## TO DO
Look through the lines below; wherever the word "Szukamy" appears, copy that line.

*** Block opens ***

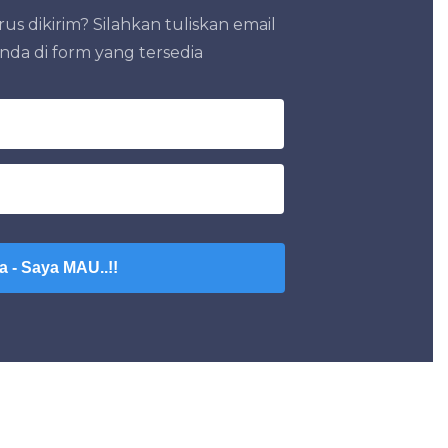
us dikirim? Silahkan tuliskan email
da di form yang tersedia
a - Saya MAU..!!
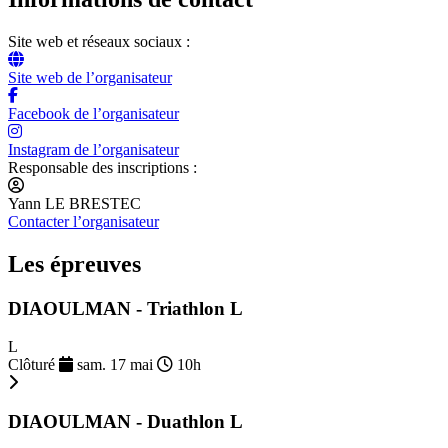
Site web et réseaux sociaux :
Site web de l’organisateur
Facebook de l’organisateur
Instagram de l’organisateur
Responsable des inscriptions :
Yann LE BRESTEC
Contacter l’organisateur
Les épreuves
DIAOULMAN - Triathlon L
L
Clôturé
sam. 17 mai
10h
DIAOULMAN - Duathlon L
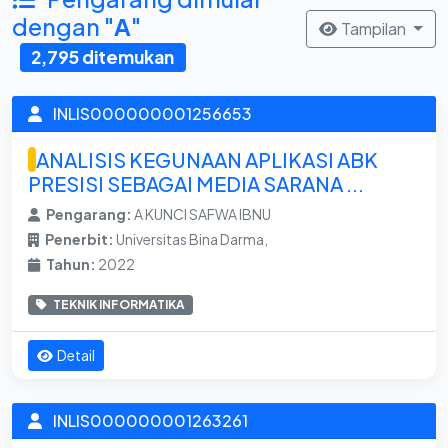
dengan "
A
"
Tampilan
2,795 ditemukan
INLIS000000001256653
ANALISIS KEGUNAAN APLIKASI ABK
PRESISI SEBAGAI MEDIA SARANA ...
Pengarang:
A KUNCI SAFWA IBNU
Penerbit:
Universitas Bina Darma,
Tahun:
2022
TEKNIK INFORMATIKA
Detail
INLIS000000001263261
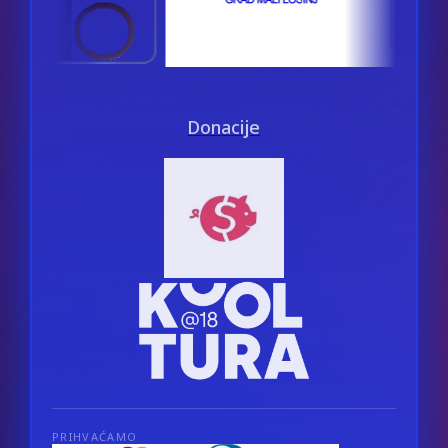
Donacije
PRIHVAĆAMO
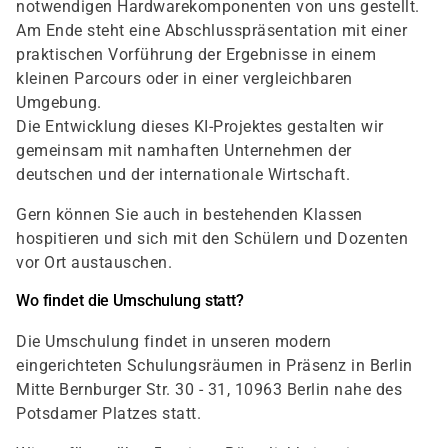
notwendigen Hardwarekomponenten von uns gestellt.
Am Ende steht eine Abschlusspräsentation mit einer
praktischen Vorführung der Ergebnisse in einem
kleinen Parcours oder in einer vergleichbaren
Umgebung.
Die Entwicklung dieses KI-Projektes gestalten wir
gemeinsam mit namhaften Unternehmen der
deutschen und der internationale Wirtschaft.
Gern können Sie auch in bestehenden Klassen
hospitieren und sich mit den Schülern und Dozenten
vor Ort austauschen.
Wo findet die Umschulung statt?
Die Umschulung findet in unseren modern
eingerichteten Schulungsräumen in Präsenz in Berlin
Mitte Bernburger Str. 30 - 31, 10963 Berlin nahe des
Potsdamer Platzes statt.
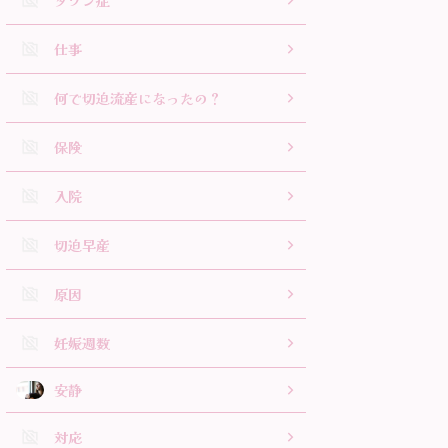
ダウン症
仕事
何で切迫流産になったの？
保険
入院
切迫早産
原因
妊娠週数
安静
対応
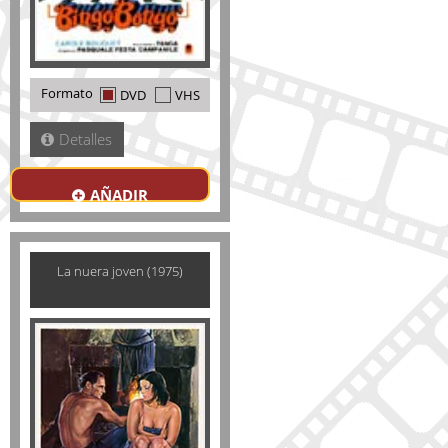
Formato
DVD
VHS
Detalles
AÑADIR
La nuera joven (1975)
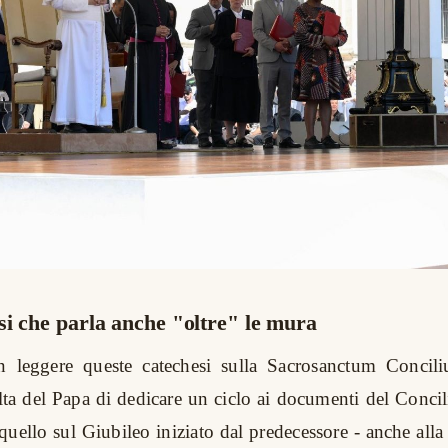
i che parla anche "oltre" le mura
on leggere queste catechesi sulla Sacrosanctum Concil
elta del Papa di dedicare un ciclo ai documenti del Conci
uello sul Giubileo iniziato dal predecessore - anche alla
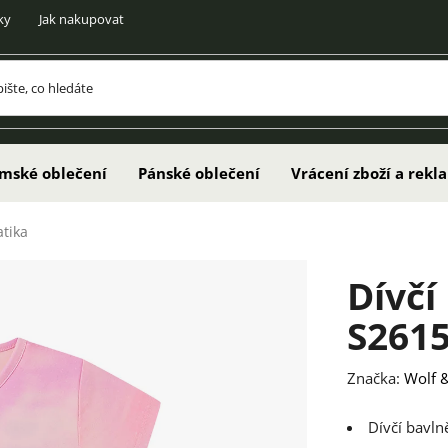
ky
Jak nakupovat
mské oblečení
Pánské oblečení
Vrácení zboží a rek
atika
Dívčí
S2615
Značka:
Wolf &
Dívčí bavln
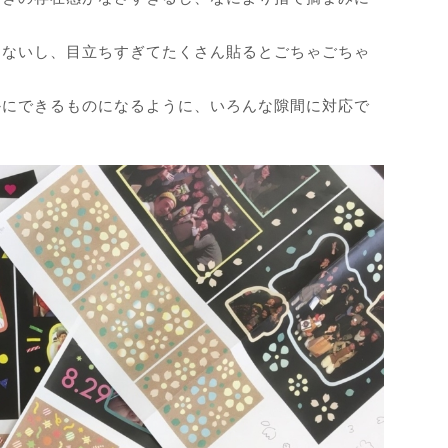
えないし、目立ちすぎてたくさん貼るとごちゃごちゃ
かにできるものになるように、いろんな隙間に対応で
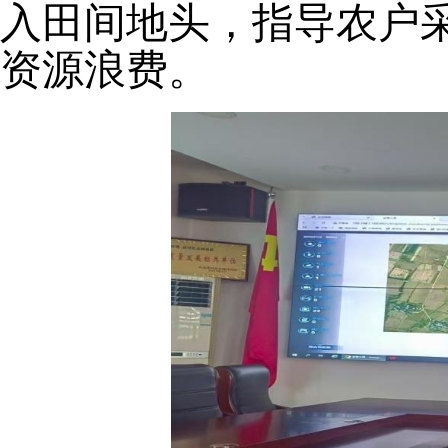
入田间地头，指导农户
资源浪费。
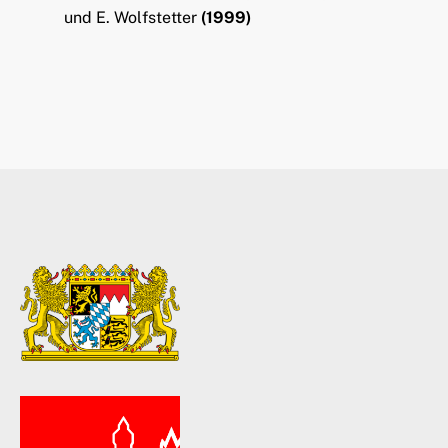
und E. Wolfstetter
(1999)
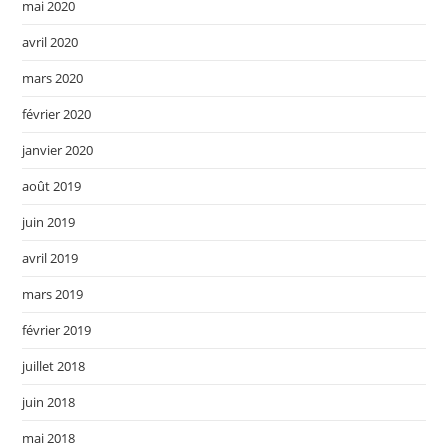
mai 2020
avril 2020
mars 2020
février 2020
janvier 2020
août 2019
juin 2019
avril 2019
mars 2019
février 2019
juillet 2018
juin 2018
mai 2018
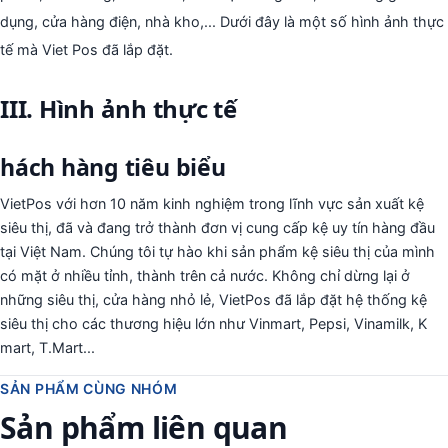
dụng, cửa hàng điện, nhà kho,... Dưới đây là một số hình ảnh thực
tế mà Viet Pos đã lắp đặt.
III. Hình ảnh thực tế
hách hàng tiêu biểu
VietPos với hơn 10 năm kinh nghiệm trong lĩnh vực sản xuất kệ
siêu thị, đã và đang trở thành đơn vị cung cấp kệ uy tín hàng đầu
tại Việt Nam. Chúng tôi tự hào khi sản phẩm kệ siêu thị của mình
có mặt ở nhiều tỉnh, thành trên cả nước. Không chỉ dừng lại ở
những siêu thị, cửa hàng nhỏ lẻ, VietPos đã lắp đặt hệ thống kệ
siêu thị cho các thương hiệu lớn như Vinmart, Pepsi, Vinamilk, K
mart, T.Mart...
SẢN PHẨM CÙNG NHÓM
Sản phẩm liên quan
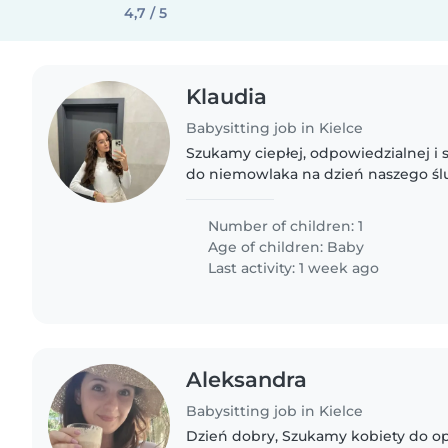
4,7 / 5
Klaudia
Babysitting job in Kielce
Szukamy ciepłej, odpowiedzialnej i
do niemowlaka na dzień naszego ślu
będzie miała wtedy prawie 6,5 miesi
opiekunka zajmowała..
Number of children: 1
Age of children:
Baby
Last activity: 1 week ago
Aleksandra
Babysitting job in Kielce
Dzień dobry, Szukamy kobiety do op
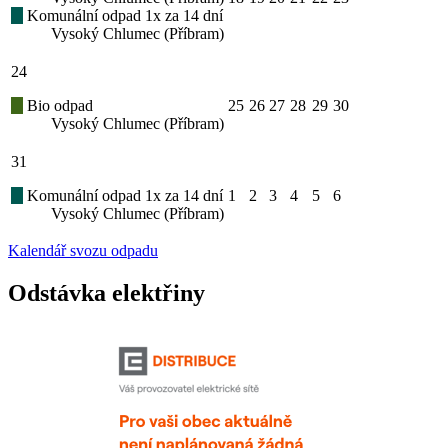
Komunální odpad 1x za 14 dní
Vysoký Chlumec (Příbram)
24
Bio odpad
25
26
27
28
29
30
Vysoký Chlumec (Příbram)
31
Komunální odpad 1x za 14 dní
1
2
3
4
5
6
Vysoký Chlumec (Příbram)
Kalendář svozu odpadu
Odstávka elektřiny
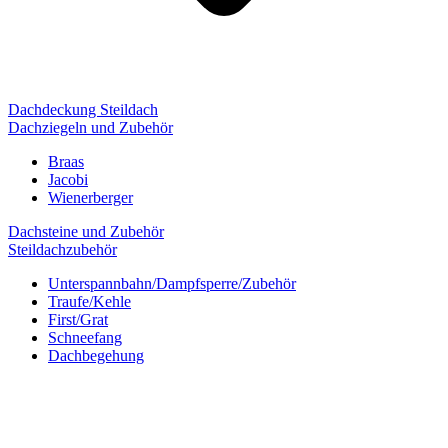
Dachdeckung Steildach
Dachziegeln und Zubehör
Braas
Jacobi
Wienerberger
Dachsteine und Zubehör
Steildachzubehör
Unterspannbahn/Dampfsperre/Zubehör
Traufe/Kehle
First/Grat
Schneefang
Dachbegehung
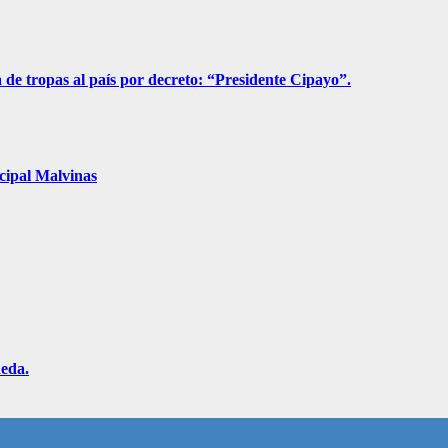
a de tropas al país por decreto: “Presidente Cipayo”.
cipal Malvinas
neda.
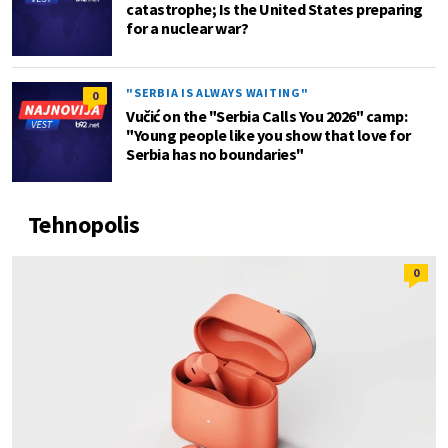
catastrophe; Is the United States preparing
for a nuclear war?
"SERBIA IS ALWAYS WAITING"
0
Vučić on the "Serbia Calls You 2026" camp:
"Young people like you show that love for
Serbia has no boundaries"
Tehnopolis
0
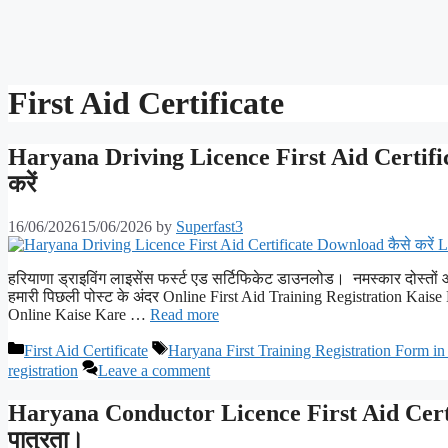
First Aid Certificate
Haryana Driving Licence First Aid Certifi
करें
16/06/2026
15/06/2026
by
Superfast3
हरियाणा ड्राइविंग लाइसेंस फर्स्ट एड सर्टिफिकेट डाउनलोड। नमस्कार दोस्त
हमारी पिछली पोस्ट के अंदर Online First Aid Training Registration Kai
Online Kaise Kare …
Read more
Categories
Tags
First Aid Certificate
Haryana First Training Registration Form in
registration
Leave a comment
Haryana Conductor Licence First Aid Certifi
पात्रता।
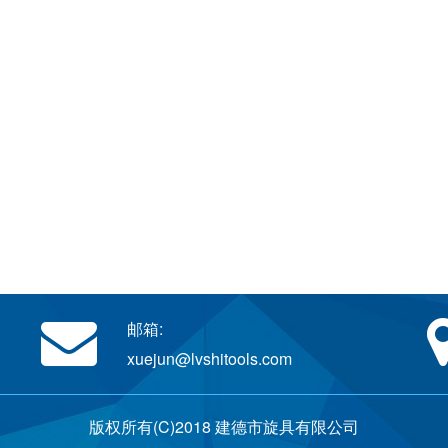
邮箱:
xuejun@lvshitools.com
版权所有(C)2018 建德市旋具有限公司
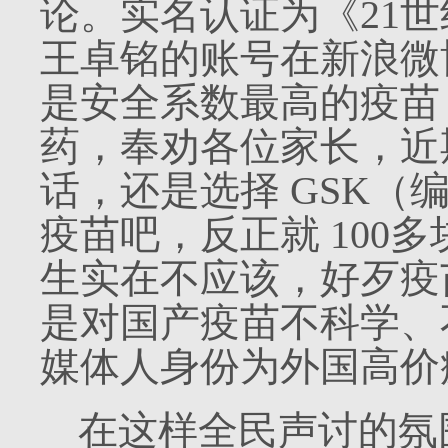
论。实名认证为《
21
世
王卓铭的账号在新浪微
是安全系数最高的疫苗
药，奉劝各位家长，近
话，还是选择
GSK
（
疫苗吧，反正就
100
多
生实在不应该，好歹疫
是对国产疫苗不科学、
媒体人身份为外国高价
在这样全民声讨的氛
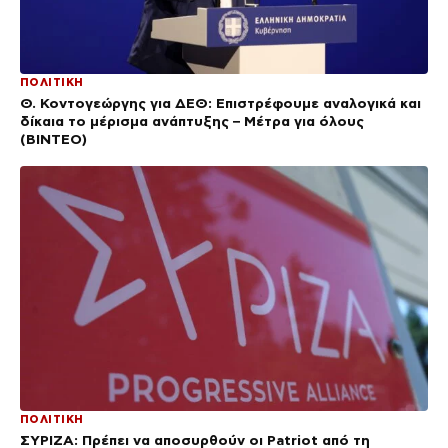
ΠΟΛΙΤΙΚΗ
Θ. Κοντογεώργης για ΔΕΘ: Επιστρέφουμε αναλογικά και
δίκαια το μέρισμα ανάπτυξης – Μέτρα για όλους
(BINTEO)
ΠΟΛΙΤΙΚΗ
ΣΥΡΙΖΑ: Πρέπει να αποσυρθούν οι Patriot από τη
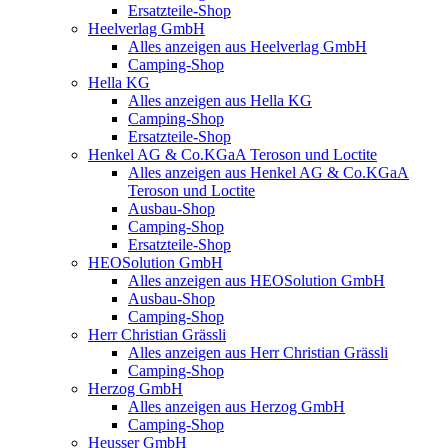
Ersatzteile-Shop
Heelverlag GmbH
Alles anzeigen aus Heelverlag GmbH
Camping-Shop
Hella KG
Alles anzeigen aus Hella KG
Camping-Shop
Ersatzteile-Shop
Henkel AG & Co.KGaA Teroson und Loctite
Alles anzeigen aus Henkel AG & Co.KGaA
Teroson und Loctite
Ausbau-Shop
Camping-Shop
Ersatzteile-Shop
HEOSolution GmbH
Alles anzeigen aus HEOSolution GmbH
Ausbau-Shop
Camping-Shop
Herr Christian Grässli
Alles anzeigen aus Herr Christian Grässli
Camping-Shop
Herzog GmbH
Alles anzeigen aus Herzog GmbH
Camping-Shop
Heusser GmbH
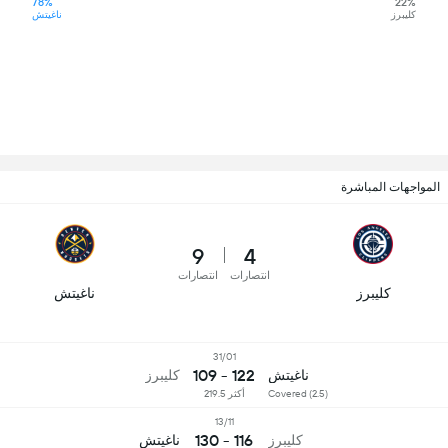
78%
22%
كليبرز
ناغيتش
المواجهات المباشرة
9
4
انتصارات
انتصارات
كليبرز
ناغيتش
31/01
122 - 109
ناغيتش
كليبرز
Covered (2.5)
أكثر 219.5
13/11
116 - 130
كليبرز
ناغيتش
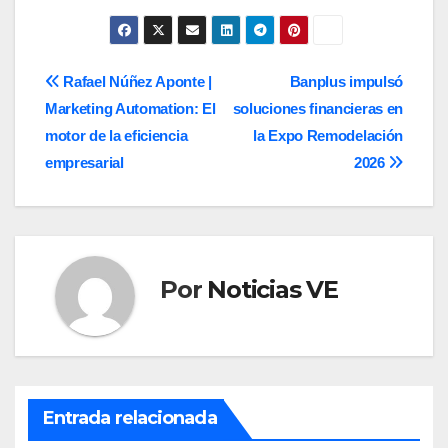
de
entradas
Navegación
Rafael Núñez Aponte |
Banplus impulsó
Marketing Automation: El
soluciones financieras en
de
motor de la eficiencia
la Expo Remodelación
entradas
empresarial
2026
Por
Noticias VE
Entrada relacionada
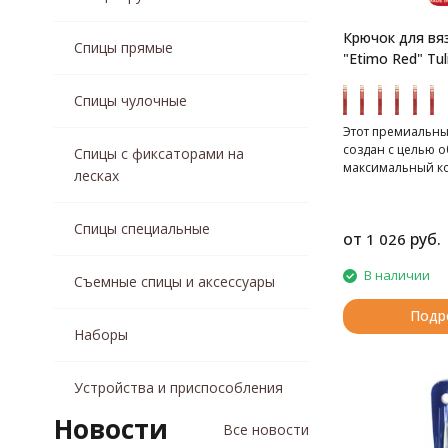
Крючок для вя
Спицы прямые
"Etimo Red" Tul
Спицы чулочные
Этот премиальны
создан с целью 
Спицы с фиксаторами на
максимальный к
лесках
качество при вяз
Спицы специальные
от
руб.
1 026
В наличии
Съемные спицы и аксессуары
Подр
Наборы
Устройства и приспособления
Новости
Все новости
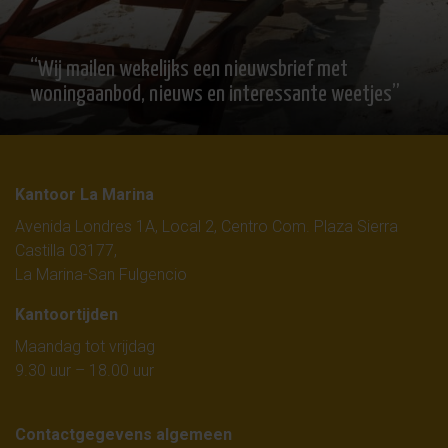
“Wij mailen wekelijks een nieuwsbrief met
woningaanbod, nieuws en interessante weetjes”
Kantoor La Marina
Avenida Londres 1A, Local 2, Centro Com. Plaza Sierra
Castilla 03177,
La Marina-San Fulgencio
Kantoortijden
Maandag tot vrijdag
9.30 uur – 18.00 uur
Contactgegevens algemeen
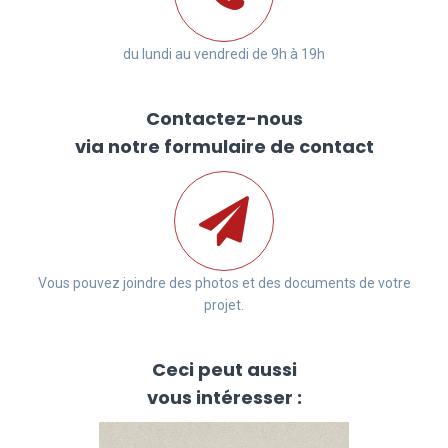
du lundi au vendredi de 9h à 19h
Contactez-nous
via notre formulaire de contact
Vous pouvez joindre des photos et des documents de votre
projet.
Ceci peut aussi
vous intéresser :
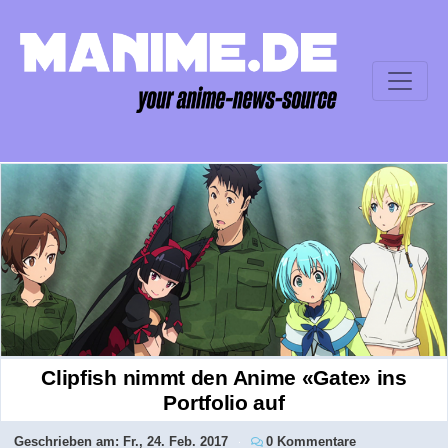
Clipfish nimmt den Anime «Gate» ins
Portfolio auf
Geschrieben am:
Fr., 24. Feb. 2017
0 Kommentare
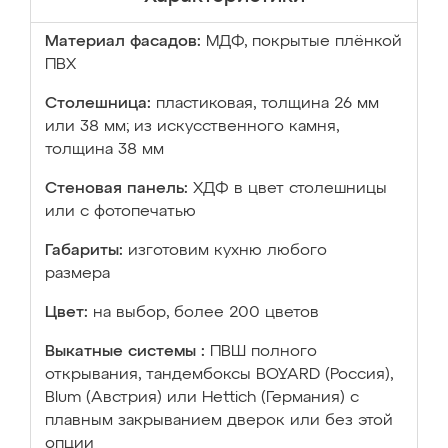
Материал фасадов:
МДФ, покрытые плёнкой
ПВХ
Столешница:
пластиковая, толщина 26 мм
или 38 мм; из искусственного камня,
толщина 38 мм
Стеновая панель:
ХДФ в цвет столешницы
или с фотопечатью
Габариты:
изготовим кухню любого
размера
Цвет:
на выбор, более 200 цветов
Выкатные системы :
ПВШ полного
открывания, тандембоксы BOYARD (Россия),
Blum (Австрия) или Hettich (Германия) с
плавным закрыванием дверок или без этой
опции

*** Block closes ***

## TASK SOLUTION
Szukamy ciepłej, odpowiedzialnej i
Dzień dobry, Szukamy kobiety do op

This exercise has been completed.